Entries shown
·····

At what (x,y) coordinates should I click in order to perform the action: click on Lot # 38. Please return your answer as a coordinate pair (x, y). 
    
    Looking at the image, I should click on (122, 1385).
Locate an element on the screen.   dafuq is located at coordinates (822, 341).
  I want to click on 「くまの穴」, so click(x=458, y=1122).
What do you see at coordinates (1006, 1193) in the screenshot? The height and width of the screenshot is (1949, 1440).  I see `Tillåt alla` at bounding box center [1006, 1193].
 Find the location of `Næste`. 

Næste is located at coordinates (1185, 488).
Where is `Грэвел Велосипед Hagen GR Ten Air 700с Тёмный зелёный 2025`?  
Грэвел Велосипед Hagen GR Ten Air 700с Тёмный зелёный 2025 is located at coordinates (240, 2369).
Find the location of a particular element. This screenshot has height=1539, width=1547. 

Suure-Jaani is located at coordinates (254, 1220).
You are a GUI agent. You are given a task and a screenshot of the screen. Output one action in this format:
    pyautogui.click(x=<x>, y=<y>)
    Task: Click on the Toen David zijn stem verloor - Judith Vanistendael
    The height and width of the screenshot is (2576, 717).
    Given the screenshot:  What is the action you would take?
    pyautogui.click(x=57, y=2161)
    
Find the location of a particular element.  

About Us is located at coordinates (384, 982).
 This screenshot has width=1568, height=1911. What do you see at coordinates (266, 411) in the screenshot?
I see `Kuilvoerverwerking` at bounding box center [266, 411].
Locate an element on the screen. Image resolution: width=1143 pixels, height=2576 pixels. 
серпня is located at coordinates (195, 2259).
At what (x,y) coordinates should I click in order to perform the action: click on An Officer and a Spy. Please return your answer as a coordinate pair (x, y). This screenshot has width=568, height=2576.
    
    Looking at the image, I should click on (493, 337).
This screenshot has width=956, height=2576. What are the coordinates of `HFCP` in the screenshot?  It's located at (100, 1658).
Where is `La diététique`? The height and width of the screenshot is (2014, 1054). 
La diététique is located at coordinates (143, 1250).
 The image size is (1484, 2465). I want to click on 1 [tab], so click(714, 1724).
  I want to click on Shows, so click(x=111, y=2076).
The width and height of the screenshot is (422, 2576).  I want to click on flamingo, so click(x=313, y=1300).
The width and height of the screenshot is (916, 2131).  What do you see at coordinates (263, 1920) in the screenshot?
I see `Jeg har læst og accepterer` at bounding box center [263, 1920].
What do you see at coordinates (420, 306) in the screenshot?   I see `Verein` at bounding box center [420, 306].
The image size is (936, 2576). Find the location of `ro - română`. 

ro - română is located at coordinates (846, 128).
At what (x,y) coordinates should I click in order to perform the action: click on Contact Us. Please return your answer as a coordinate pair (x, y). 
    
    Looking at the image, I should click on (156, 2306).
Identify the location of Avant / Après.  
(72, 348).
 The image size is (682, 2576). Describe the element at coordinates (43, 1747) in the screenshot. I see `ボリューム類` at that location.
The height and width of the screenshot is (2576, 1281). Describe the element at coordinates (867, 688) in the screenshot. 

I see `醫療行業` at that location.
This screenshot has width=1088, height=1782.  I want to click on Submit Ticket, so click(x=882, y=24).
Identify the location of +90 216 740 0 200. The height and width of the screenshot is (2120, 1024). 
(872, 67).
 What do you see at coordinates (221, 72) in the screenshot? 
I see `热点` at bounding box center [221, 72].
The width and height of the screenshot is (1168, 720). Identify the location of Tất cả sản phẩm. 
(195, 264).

·····

What is expected
Your task is to quote, without any alteration, the lines running from the top of the records to the line that holds "pyautogui.click(x=<x>, y=<y>)", both included.

Task response
At what (x,y) coordinates should I click in order to perform the action: click on Lot # 38. Please return your answer as a coordinate pair (x, y). 
    
    Looking at the image, I should click on (122, 1385).
Locate an element on the screen.   dafuq is located at coordinates (822, 341).
  I want to click on 「くまの穴」, so click(x=458, y=1122).
What do you see at coordinates (1006, 1193) in the screenshot? The height and width of the screenshot is (1949, 1440).  I see `Tillåt alla` at bounding box center [1006, 1193].
 Find the location of `Næste`. 

Næste is located at coordinates (1185, 488).
Where is `Грэвел Велосипед Hagen GR Ten Air 700с Тёмный зелёный 2025`?  
Грэвел Велосипед Hagen GR Ten Air 700с Тёмный зелёный 2025 is located at coordinates (240, 2369).
Find the location of a particular element. This screenshot has height=1539, width=1547. 

Suure-Jaani is located at coordinates (254, 1220).
You are a GUI agent. You are given a task and a screenshot of the screen. Output one action in this format:
    pyautogui.click(x=<x>, y=<y>)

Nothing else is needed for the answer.